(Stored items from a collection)

◆ ◆ ◆

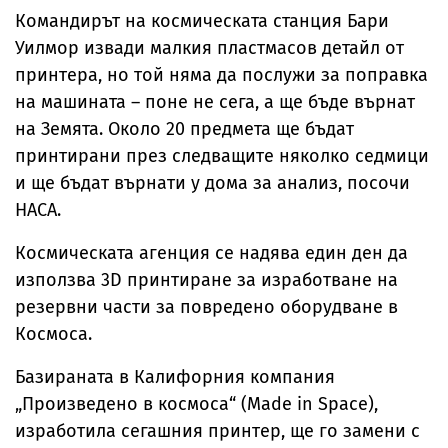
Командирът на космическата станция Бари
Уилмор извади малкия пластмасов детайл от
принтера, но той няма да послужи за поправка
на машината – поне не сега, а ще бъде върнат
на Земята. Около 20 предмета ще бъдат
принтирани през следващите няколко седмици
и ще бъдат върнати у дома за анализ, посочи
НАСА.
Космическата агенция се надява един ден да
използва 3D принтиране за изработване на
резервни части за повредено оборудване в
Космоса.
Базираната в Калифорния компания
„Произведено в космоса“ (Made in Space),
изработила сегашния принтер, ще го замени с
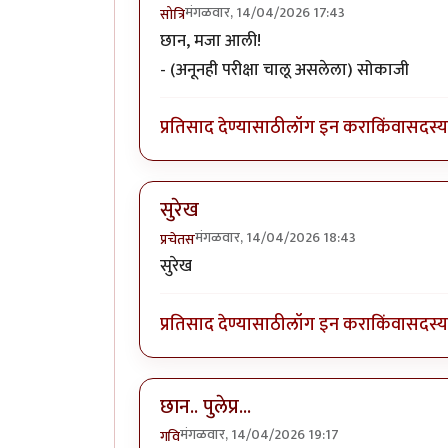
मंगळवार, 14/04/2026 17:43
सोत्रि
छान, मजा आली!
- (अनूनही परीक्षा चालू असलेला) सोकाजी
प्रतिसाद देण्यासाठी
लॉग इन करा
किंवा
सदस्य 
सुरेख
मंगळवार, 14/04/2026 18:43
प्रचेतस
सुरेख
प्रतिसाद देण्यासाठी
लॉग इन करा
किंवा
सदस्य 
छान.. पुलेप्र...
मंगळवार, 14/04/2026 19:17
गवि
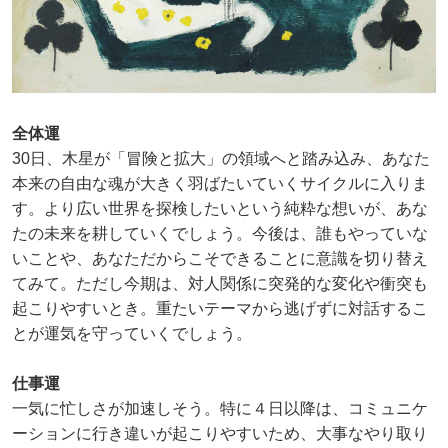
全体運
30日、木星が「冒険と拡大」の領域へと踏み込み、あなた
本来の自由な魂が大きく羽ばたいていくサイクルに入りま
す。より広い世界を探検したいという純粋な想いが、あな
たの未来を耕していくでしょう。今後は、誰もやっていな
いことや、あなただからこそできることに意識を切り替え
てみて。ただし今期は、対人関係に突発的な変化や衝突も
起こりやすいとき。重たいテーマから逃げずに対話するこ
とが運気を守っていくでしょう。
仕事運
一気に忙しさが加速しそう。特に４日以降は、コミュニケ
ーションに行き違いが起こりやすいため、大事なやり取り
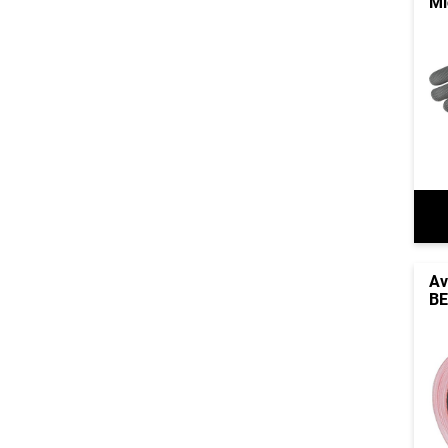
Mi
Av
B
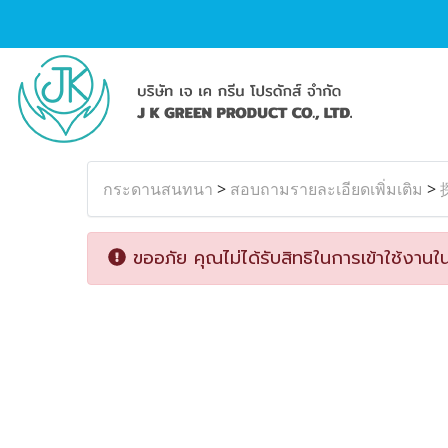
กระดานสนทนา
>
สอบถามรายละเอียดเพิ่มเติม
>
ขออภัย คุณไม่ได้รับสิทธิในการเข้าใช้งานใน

◆ ◆ ◆

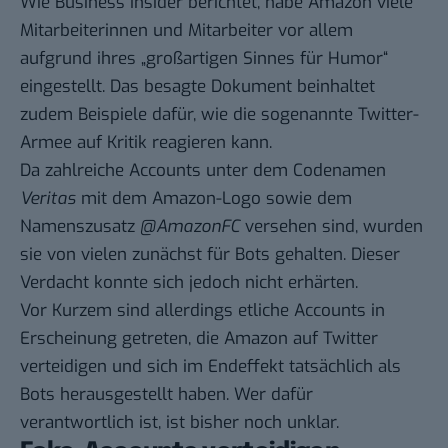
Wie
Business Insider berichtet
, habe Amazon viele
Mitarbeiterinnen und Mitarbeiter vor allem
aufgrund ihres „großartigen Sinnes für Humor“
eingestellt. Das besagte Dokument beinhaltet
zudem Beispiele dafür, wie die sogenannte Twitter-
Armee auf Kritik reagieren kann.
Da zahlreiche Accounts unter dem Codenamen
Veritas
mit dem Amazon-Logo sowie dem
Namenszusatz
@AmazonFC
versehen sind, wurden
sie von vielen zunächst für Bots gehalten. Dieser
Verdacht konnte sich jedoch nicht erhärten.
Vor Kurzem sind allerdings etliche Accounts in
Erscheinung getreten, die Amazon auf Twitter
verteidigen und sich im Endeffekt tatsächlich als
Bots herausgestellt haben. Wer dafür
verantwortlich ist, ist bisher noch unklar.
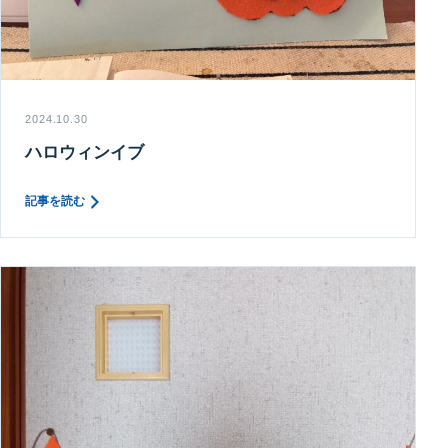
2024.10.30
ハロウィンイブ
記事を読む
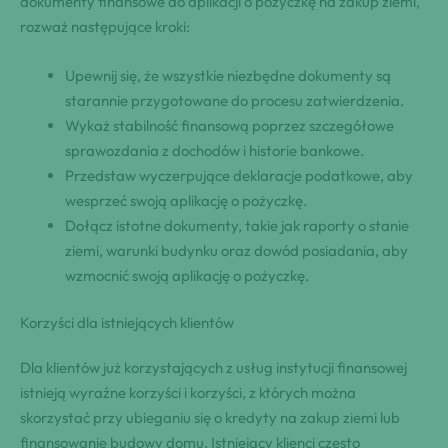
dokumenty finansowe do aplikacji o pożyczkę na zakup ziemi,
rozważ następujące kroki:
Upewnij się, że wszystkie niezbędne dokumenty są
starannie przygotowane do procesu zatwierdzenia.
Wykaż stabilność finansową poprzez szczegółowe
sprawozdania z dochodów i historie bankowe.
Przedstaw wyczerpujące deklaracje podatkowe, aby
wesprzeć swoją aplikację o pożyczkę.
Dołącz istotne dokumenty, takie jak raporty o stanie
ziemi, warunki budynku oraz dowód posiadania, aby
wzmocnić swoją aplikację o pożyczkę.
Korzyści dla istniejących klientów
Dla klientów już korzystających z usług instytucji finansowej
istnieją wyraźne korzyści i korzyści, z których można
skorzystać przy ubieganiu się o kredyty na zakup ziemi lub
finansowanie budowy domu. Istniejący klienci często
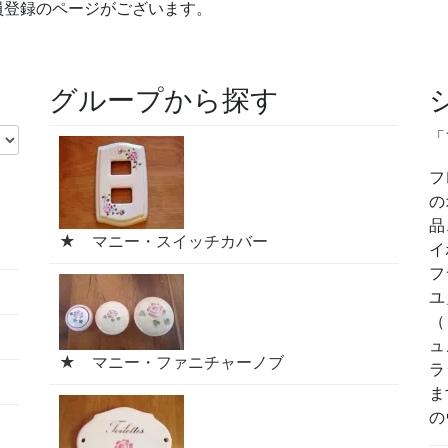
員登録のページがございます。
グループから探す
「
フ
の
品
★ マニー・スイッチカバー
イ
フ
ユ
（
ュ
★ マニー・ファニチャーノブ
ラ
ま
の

◆ ◆ ◆

Both the line above containing "起こりやすいとき。重たいテーマから逃げずに対話するこ" and the line containing "ขออภัย คุณไม่ไ" belong in the copy, along with every line between them; print these exactly and omit the pictures.

- _Response for this exercise_
起こりやすいとき。重たいテーマから逃げずに対話するこ
とが運気を守っていくでしょう。
仕事運
一気に忙しさが加速しそう。特に４日以降は、コミュニケ
ーションに行き違いが起こりやすいため、大事なやり取り
Mi
Av
B
กระดานสนทนา
>
สอบถามรายละเอียดเพิ่มเติม
>
ขออภัย คุณไม่ได้รับสิทธิในการเข้าใช้งานใน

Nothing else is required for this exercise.